Our Intellectual and Political History 1968 2018 by Rosanvallon Pierre
Our Intellectual and Political History 1968 2018 by Rosanvallon Pierre
How did the enthusiasms of May 68 give way to the disarray of the 1980s and 1990s and then to the fatalism that, since the 2000s, has blocked our political and intellectual horizon? Why did the left get bogged down in a realism of impotence or in radical postures, to the point of letting republican sovereignty and national-populism conquer minds?

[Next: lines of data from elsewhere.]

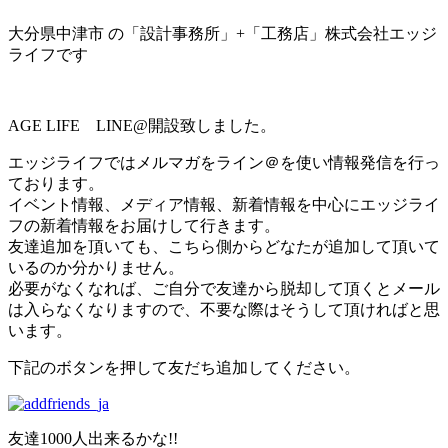
大分県中津市 の「設計事務所」+「工務店」株式会社エッジ
ライフです
AGE LIFE LINE@開設致しました。
エッジライフではメルマガをライン＠を使い情報発信を行っ
ております。
イベント情報、メディア情報、新着情報を中心にエッジライ
フの新着情報をお届けして行きます。
友達追加を頂いても、こちら側からどなたが追加して頂いて
いるのか分かりません。
必要がなくなれば、ご自分で友達から脱却して頂くとメール
は入らなくなりますので、不要な際はそうして頂ければと思
います。
下記のボタンを押して友だち追加してください。
友達1000人出来るかな!!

Pierre Rosanvallon confronts these questions here in a dual manner. As a historian of ideas and a political philosopher, he seeks to re-inscribe the last fifty years in the long history of the modern project of emancipation, with its achievements, its unfulfilled promises and its regressions. But it is also as an actor and witness that he approaches the retrospective reading of the sequence of which May 68 symbolised the beginning. His personal journey, the intellectual and political enterprises that marked it and the personalities who accompanied it refer more broadly to the history of the second left, with which its trajectory has practically merged, and, beyond that, to that of the left in general, whose current agony comes from afar.
Through a sincere and lucid return to his journey, with its key ideas and doubts, its perplexities and blind spots, it is a political and intellectual history of the present that Pierre Rosanvallon retraces, in terms that lead to sketching new perspectives for the ideal of emancipation.
Pierre Rosanvallon is a professor at the Collège de France. From the Age of Self-Management (1976) to Good Government (2015), he is the author of numerous works which occupy a major place in contemporary political theory and reflection on democracy and the social question.